In January 2018, Jeff Sessions, the U.S. attorney general at the time, revoked a policy that advised federal prosecutors against interfering with marijuana businesses in states where it was legal. Until that point, the league and players’ union had discussions about removing marijuana from the banned substance list. However, given the possible threat from the Justice Department, those talks have been tabled.

“We were hoping that there’d be some progress, but once Trump was elected and Jeff Sessions was appointed attorney general, the landscape changed,” Roberts said. “Maybe we’ll keep talking about it, but I’m not optimistic because neither of us can say that we feel comfortable encouraging the use of marijuana. … We can say stop testing for it, so that’s an area where we can eventually make some progress in, but we haven’t got there yet. And it’s a source of frustration for me because it’s ridiculous. It’s just ridiculous.”

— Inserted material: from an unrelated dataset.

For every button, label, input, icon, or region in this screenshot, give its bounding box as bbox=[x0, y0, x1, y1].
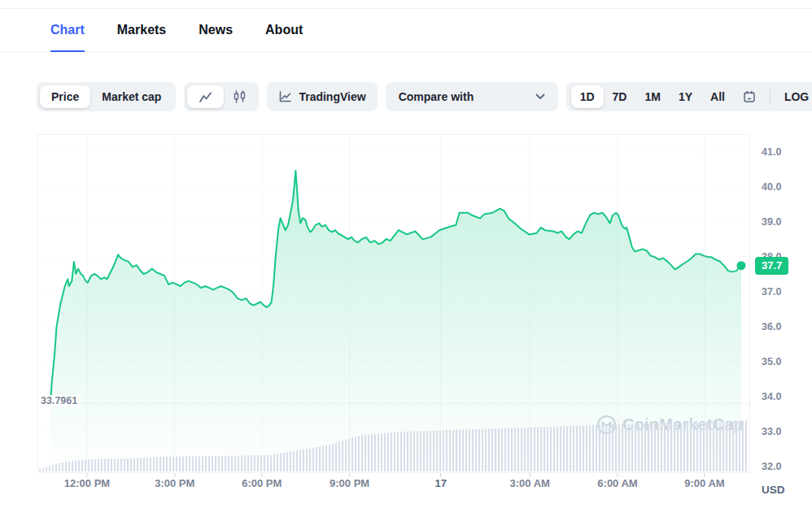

Medical experts endorse CBD as a less harmful pain-management option than opioids, which hit crisis levels in 2017 when the Centers for Disease Control and Prevention reported 68 percent of the more than 70,000 drug overdose deaths were caused by prescription or illicit opioids. This year, baseball was affected when 27-year-old Los Angeles Angels pitcher Tyler Skaggs died of an overdose caused mostly by fentanyl and oxycodone. Unlike opioids, CBD is not addictive.

“CBD should certainly be allowed for all kinds of athletes. It’s much safer than the other junk that they use,” said Peter Grinspoon, an instructor at the Harvard Medical School and board member for Doctors for Cannabis Regulation.

But while the U.S. Food and Drug Administration has allowed the first-ever drug with an active ingredient extracted from marijuana for extreme cases of epilepsy, the agency “has not approved a marketing application for cannabis for the treatment of any disease or condition,” according to a statement on the FDA’s website.

“Everyone tries to make CBD, for example, out as a miracle cure-all, and it’s not,” said Yasmin Hurd, the director of the Addiction Institute at Mount Sinai Behavioral Health in New York. Hurd has researched CBD for over a decade.

Roberts still foresees change.

“I don’t think we should necessarily wait for the 2020 election,” Roberts said. “What’s right is right, and as baseball has demonstrated, you can move forward notwithstanding who’s in the White House.”

Harrington, for his part, views his mission as larger than just benefiting NBA athletes.

The name of his business, Viola, which he projects to be worth $100 million, comes from his grandmother, whom he says he convinced to use cannabis when she had glaucoma.It helped her read the Bible. Beyond the altruistic pursuits in helping grandmas across the globe, of course, Harrington is hoping to make money.

He recently signed a deal with a marketing company and has been in talks with several big-box stores that would carry his re+PLAY CBD products. His biggest dream is to encourage other black entrepreneurs in cannabis.

“The purpose is to use this plant, or this industry that has pretty much decimated the black community, have Viola be a company to bring the black community into this space in a significant way,” Harrington said. “I want to be able to create 100 cannabis owners.”

Although NBA policy remains unchanged, Harrington believes a partnership with the most visible and outspoken player base among the four major professional leagues can help change sports — and lives.

“When my obituary is [written],” Harrington said. “I hope a hundred, a thousand families will be saying the opportunity that Al Harrington and Viola provided changed my life forever.”